Based on the above, the presented results indirectly suggest that the six crops could have the same inoculum potential in the soil; however, similarity and main component analyses suggested significant changes in the species richness and composition of the six crops evaluated as a function of plant species and soil conditions. Thus, forming arbuscular mycorrhizal consortia, perhaps specific for each cultivar. The experimental results coincide with what is reported in the literature, where soil conditions affect AMF communities, for example, in Chile Poblano (Carballar-Hernández et al., 2017) and coffee (Trejo et al., 2011).

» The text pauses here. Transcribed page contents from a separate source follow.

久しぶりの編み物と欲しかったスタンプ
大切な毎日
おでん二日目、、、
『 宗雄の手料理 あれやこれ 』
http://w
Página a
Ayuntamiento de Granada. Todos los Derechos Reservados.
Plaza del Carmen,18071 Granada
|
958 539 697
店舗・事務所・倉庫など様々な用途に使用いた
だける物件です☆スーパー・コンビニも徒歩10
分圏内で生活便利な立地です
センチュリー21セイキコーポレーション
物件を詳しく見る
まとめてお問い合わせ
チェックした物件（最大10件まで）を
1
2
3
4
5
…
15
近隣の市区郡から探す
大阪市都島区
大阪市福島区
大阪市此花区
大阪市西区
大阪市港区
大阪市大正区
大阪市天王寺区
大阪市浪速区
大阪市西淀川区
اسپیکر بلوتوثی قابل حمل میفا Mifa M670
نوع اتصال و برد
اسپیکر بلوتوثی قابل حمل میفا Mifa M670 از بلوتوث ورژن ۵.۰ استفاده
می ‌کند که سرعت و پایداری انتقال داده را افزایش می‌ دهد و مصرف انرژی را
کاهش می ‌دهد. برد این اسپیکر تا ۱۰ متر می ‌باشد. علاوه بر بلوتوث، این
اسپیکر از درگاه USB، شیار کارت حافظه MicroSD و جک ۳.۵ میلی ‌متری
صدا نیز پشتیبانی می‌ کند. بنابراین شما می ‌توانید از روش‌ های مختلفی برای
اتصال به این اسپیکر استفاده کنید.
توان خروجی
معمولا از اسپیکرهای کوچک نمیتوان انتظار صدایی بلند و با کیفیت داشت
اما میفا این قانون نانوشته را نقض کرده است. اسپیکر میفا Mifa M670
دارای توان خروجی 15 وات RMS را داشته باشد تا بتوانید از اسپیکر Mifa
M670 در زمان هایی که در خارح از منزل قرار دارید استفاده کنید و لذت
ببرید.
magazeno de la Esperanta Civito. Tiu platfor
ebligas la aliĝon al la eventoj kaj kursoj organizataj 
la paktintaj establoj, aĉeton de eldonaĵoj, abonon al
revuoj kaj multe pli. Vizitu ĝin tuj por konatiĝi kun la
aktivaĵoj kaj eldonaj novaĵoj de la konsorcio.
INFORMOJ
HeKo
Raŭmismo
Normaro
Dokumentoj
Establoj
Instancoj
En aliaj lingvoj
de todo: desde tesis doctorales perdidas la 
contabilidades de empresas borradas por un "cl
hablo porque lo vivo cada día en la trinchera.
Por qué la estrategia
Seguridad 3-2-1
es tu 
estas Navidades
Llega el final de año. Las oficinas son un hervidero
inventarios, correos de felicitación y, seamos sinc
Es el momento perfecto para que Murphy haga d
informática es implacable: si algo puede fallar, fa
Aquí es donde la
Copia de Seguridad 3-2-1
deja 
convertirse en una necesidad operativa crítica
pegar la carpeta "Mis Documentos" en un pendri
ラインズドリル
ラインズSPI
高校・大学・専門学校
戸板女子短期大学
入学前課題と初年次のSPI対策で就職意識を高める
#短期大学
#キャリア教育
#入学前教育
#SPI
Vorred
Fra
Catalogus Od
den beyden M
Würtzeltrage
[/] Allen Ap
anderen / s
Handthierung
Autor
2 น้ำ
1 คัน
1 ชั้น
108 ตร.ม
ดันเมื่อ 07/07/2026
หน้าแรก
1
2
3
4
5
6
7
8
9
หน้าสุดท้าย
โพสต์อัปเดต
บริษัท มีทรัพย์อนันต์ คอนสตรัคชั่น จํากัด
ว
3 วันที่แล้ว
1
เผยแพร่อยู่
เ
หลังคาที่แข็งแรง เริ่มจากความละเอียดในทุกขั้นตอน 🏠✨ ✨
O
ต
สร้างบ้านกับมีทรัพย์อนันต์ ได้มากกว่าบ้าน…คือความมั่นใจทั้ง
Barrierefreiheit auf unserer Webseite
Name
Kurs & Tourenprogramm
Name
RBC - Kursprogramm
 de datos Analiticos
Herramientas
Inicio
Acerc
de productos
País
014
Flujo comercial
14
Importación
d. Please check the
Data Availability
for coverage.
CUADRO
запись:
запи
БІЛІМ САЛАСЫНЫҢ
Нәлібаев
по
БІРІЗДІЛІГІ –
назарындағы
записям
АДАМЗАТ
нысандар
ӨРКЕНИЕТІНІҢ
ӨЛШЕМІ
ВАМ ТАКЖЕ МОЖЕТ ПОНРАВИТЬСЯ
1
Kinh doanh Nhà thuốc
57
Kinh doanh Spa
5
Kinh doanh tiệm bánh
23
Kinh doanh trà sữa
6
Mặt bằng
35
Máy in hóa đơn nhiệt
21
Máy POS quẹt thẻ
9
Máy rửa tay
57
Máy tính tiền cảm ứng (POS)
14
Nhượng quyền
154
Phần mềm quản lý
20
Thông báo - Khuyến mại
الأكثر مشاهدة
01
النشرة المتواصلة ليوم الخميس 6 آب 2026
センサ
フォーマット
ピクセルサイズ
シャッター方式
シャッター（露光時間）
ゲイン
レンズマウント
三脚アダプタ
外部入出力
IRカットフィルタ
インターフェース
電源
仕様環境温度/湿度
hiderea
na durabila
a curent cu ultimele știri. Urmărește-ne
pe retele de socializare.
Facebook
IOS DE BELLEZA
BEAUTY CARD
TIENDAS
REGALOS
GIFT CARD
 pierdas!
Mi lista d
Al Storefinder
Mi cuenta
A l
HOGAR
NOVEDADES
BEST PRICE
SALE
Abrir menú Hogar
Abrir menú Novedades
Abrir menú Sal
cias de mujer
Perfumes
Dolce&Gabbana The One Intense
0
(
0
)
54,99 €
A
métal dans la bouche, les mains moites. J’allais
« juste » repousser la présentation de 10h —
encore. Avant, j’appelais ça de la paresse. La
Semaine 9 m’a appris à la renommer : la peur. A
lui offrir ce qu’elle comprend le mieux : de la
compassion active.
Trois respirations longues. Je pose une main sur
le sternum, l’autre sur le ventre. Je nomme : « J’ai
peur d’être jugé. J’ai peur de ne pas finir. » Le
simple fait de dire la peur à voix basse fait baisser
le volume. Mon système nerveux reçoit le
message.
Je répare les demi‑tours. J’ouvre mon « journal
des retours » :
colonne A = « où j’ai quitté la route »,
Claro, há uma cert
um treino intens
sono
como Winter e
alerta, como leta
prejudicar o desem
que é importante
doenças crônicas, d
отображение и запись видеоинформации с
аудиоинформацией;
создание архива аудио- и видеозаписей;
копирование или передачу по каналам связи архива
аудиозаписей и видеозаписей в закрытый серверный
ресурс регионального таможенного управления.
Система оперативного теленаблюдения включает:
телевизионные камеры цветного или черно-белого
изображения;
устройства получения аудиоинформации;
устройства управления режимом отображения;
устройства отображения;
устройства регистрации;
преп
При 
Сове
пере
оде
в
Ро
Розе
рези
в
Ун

Regarding the diversity of AMF, Harris-Valle et al. (2011) observed that pumpkin crops are colonized by species of the genera Glomus, Claroideoglomus, Rhizophagus, and Pacispora. Mbogne et al. (2015) reported the genera Acaulospora, Gigaspora, and Scutellospora in this crop; while Ley-Rivas, Ricardo, Sánchez, and Furrazola (2016) reported the association of said vegetable with the genera Rhizophagus, Glomus, Scutellospora, Acaulospora, and Entrophospora; which some genera coincide with what was recorded in the Tepeaca Valley, Puebla; the first record for this area and crops.
Conclusions
The research reveals the structure of AMF communities in six vegetable crops in a producing region of importance for the state of Puebla. The analyses of similarity and main components suggested that the vegetable species and the soil conditions did not affect the abundance of spores but affected the richness and composition of AMF species, observing particular mycorrhizal consortia for each crop. The results indicated the presence of mycelium and vesicles of the AMF spinach, coriander, cabbage, and lettuce while in pumpkin and parsley there was no colonization. AMF spore abundance ranged from 92.5 spores 100 g-1 of dry soil for spinach to 150.7 spores 100 g-1 in coriander without significant differences between crops. The AMF species richness in the six vegetable crops consisted of 21 morphospecies, distributed in the genera Acaulospora, Claroideoglomus, Diversipora, Entrophospora, Funneliformis, Gigaspora, Glomus, Scutellospora and Septoglomus. Parametric analyses of similarity and main component analysis indicated that plant identity and soil conditions modify the richness and composition of AMF species. Therefore, it is advisable to evaluate its effectiveness in each of the crops to promote its use as a biofertilizer in the agricultural region of the Tepeaca Valley in Puebla, Mexico.